### Task statement
Each line of the data below goes into the copy exactly; pictures do not.

### Extracted entries
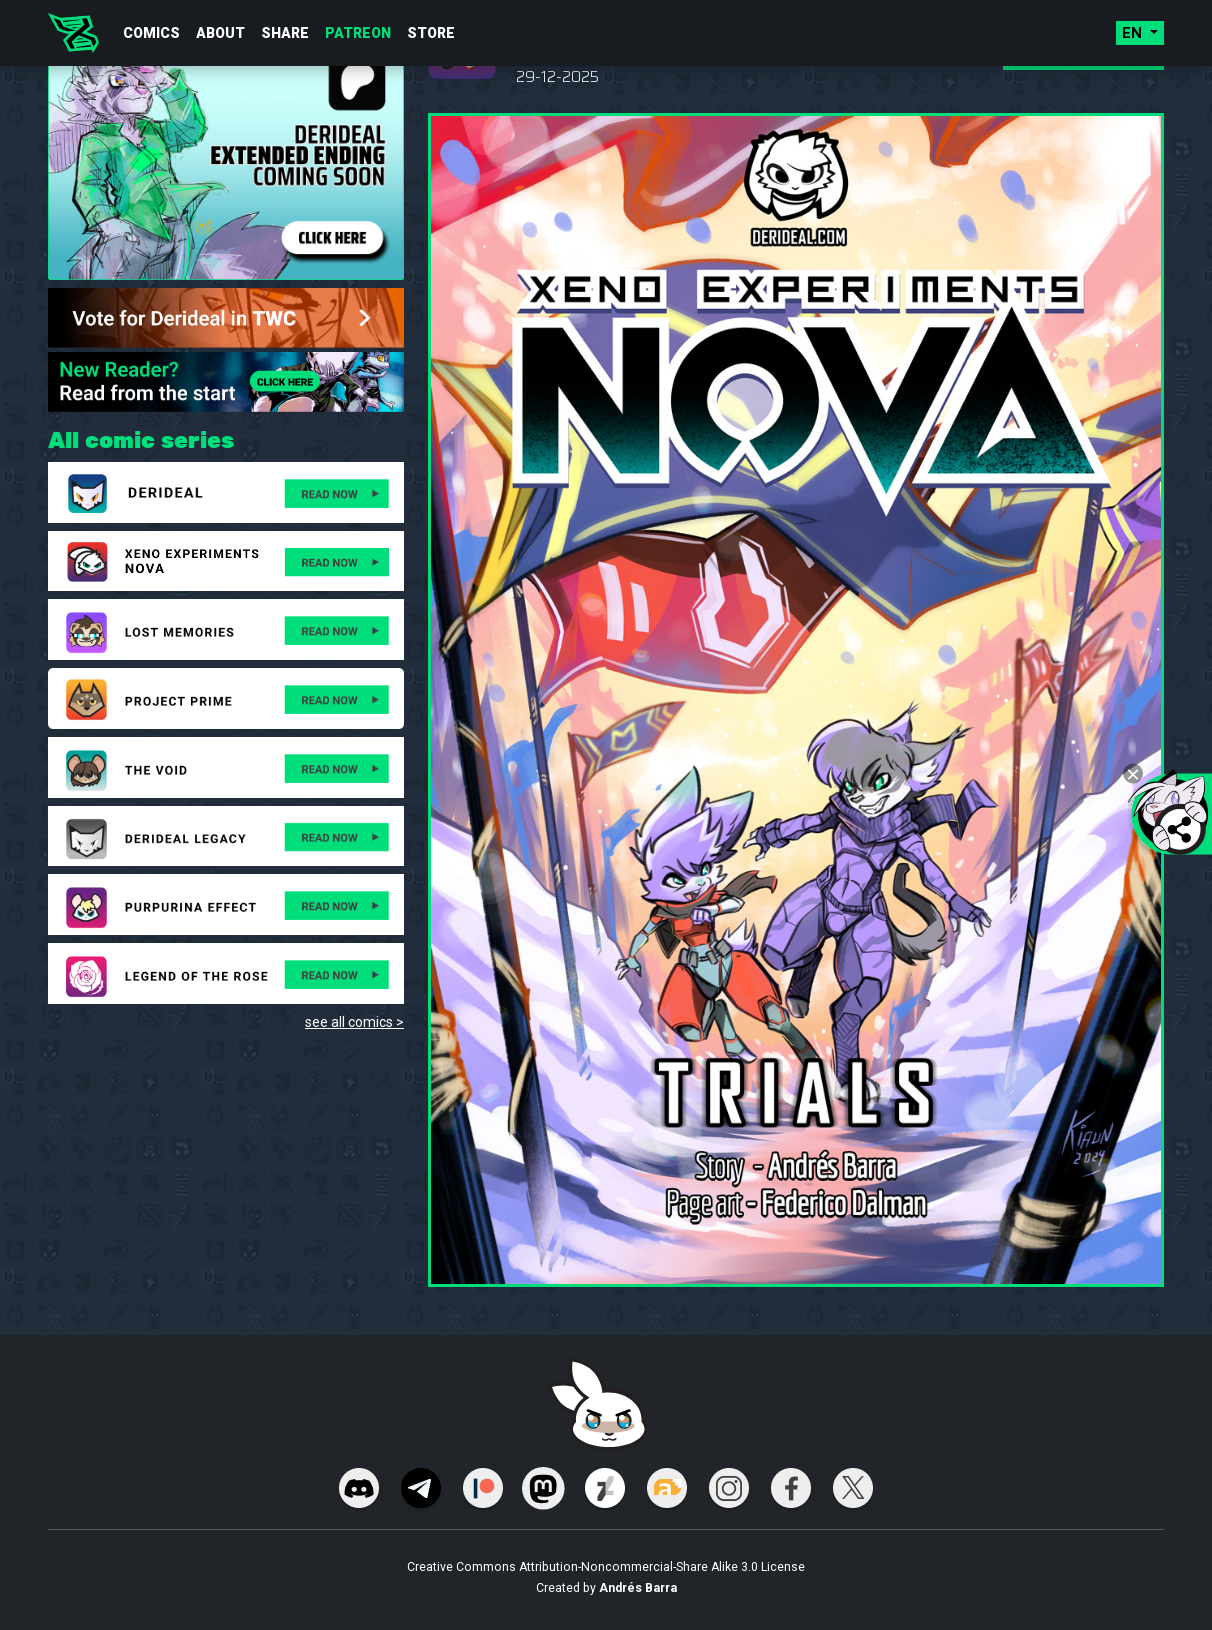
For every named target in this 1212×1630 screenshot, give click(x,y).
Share (285, 33)
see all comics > (354, 1022)
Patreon (358, 33)
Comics (151, 33)
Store (431, 33)
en (1134, 33)
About (220, 33)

### Output
For every named target in this 1212×1630 screenshot, give click(x,y).
Share (285, 33)
see all comics > (354, 1022)
Patreon (358, 33)
Comics (151, 33)
Store (431, 33)
en (1134, 33)
About (220, 33)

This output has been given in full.